11But Mary stood weeping outside the tomb. As she wept, she bent over to look into the tomb; 12and she saw two angels in white, sitting where the body of Jesus had been lying, one at the head and the other at the feet. 13They said to her, “Woman, why are you weeping?” She said to them, “They have taken away my Lord, and I do not know where they have laid him.” 14When she had said this, she turned around and saw Jesus standing there, but she did not know that it was Jesus. 15Jesus said to her, “Woman, why are you weeping? Whom are you looking for?” Supposing him to be the gardener, she said to him, “Sir, if you have carried him away, tell me where you have laid him, and I will take him away.” 16Jesus said to her, “Mary!” She turned and said to him in Hebrew, “Rabbouni!” (which means Teacher). 17Jesus said to her, “Do not hold on to me, because I have not yet ascended to the Father.
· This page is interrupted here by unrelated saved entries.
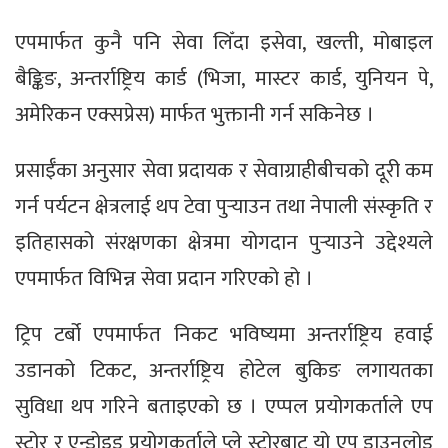
एपमार्फत कुनै पनि सेवा लिँदा इसेवा, खल्ती, मोबाइल
बैङ्किङ, अन्तर्राष्ट्रिय कार्ड (भिजा, मास्टर कार्ड, युनियन पे,
अमेरिकन एक्सप्रेस) मार्फत भुक्तानी गर्न सकिनेछ ।
प्रसाईँका अनुसार सेवा प्रदायक र सेवाग्राहीबीचको दूरी कम
गर्न पर्यटन क्षेत्रलाई थप टेवा पुर्‍याउन तथा नेपाली संस्कृति र
इतिहासको संरक्षणका क्षेत्रमा योगदान पुर्‍याउने उद्देश्यले
एपमार्फत विभिन्न सेवा प्रदान गरिएको हो ।
ट्रिप टर्बो एपमार्फत निकट भविष्यमा अन्तर्राष्ट्रिय हवाई
उडानको टिकट, अन्तर्राष्ट्रिय होटेल बुकिङ लगायतका
सुविधा थप गरिने बताइएको छ । एप्पल प्रयोगकर्ताले एप
स्टोर र एन्ड्रोइड प्रयोगकर्ताले प्ले स्टोरबाट यो एप डाउनलोड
But go to my brothers and say to them, ‘I am ascending to my Father and your Father, to my God and your God.’” 18Mary Magdalene went and announced to the disciples, “I have seen the Lord”; and she told them that he had said these things to her.
“Have You Seen Him?”
Jesus died. Those close to him were both surprised and shattered. Stricken with fear and grief, they were in no mood to be looking for that "silver lining" that supposedly comes with every cloud. But some people did think about his death. And all we have of that time and that thinking, are the stories, shaped and reshaped, told and retold, by people of faith from generation to generation. And yet it’s in those stories that they were saying something important, not about his death, but about his life. But only because his life mattered, especially when they heard him say something, or do something, that moved them, deeply. So they began to speak of his death in ways that affirmed his life. And they came to see that he stood for something so important he was willing to give his life for it. That something was the vision of life called the kingdom of God.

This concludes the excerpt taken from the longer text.